● Work instructions:
Go through the data below and return each line where the string "KRYSTEXXA" occurs.

============================================================

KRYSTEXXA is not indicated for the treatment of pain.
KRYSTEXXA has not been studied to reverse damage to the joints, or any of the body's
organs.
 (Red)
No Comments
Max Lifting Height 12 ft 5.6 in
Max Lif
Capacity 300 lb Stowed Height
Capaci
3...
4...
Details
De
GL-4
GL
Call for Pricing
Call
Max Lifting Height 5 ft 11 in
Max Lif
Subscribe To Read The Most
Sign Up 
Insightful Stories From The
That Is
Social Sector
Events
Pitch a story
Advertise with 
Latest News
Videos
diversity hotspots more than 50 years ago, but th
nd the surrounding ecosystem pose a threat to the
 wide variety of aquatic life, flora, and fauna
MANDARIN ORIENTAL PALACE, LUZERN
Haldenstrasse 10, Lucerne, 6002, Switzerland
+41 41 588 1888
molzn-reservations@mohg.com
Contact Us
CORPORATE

============================================================

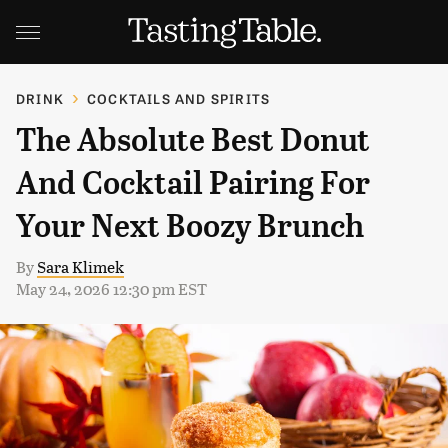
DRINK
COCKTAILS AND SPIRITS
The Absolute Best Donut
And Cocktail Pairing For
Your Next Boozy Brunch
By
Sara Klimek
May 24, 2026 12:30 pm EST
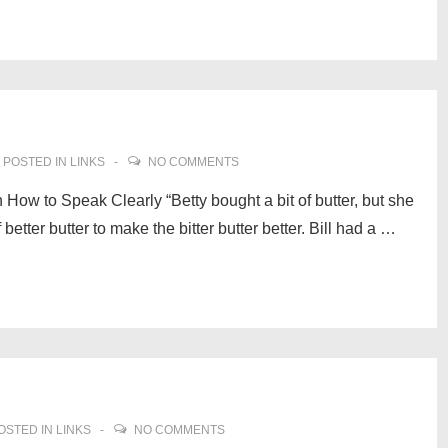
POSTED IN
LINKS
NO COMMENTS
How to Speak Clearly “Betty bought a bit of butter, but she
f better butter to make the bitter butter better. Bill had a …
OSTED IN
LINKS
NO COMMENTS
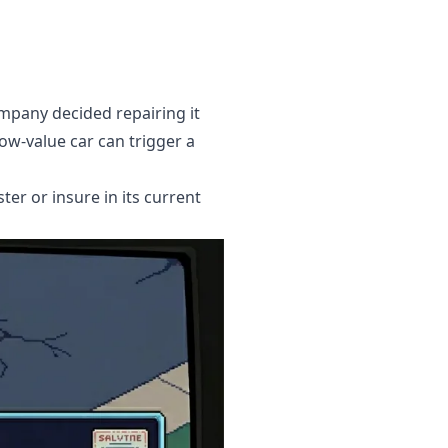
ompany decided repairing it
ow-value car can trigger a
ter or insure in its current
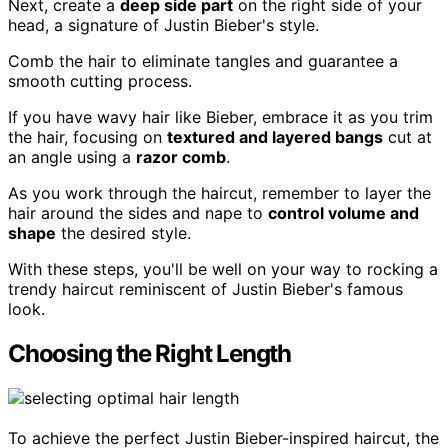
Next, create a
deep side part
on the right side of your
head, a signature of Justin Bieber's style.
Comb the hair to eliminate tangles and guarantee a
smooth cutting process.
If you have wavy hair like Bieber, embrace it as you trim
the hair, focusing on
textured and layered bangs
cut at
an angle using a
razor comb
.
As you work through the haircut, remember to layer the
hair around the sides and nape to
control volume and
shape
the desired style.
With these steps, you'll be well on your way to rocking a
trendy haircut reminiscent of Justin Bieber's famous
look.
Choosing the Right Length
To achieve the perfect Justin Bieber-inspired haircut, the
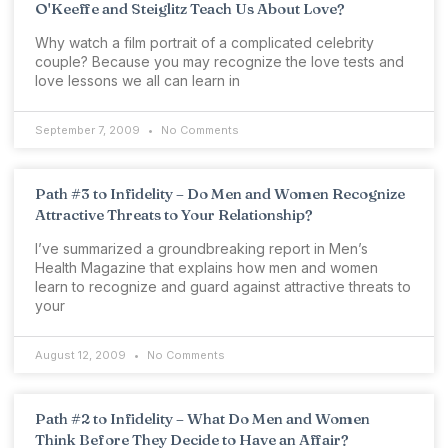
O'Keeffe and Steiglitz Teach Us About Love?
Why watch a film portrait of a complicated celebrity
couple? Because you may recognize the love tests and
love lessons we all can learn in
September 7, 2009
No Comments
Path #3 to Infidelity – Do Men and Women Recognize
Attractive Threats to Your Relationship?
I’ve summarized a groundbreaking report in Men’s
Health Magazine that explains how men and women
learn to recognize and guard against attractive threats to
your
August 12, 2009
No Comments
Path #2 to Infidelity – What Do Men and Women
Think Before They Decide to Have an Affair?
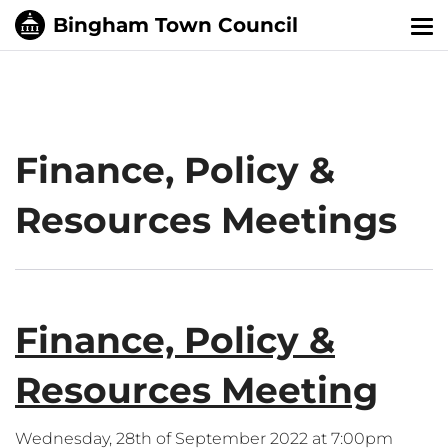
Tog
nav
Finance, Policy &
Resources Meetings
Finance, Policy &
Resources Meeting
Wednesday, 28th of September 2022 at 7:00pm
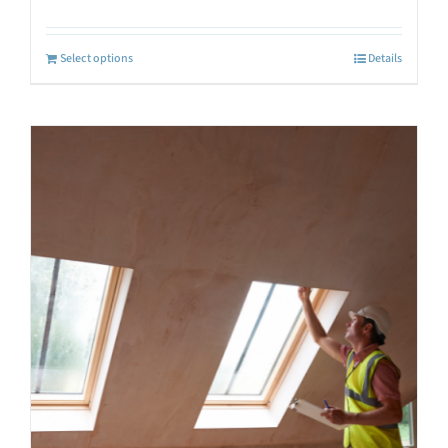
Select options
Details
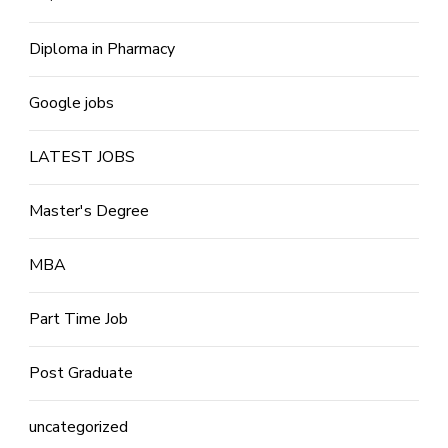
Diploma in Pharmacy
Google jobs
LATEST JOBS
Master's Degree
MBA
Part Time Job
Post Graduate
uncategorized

============================================================

● Solution to this exercise:
KRYSTEXXA is not indicated for the treatment of pain.
KRYSTEXXA has not been studied to reverse damage to the joints, or any of the body's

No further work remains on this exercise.